Published on Taipei Times
http://www.taipeitimes.com/News/worldbiz/archives/2005/10/04/2003274449

New alliance plans to digitize mass of books

INTERNET LIBRARY: Yahoo is leading an unlikely grouping of enthusiasts who aim to convert hundreds of thousands of books into digital format for use on the Internet

NY TIMES NEWS SERVICE, NEW YORK
Tuesday, Oct 04, 2005, Page 12

An unusual alliance of corporations, nonprofit groups and universities planned to announce an ambitious plan yesterday to digitize hundreds of thousands of books over the next several years and put them on the Internet, with the full text accessible to anyone with a computer.

The effort is being led by Yahoo, which appears to be taking direct aim at a similar project announced by its archrival, Google, whose own program to create searchable digital copies of entire collections at leading research libraries has run into a series of challenges since it was announced nine months ago.

The new project, called the Open Content Alliance, has the wide-ranging goal of digitizing historical works of fiction along with specialized technical papers. In addition to Yahoo, its members include the Internet Archive, the University of California and the University of Toronto, as well as the National Archive in England and others.

The digitization of print materials has been a continual effort on the part of various research libraries for the last several years. But the potential power of the new collaboration lies in the collective ability of many institutions to compare and cross-reference materials, said Daniel Greenstein, librarian for the California Digital Library at the University of California.

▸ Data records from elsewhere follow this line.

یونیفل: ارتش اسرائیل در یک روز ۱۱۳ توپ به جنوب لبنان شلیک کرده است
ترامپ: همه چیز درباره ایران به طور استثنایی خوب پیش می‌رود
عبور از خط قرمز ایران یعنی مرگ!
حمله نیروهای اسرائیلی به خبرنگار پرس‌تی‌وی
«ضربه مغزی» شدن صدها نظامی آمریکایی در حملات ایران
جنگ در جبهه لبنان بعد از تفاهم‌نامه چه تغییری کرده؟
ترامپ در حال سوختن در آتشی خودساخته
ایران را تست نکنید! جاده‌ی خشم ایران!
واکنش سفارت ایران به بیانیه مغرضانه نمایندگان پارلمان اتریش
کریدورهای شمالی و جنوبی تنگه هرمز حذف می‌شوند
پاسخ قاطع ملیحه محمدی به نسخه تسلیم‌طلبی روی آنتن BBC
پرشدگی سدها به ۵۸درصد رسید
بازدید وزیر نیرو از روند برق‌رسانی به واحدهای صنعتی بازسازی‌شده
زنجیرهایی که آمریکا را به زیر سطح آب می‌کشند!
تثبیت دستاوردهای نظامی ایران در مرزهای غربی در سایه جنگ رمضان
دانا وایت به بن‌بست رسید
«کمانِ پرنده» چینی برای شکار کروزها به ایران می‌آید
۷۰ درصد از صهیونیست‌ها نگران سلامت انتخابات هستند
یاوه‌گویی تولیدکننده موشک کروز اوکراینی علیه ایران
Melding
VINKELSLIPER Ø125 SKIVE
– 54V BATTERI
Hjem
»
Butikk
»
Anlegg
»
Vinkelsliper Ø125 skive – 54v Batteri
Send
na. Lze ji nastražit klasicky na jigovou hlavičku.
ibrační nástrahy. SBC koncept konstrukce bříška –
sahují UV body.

"This is the kind of platform we've been looking for for a long time," Greenstein said.

"Libraries digitize their stuff and put it up, but none of the libraries have comprehensive collections of everything. Now we can say: `We have this particular edition of Mark Twain, but it's not as good as that one over there,' and we add it to the collection," Greenstein said.

The Library of Congress, for instance, has one of the largest library collections in the world, but even that collection is incomplete. "It's all about gap-filling and collection development," Greenstein said.

The announcement establishes a new round in the battle between Yahoo and Google over index size -- the number of documents that can be found in a search engine's database.

Yet the new project's approach differs from Google's in several ways. Once a book has been digitized, Yahoo will integrate the content into its index and provide an engine for the group's Web site, www.opencontentalliance.org.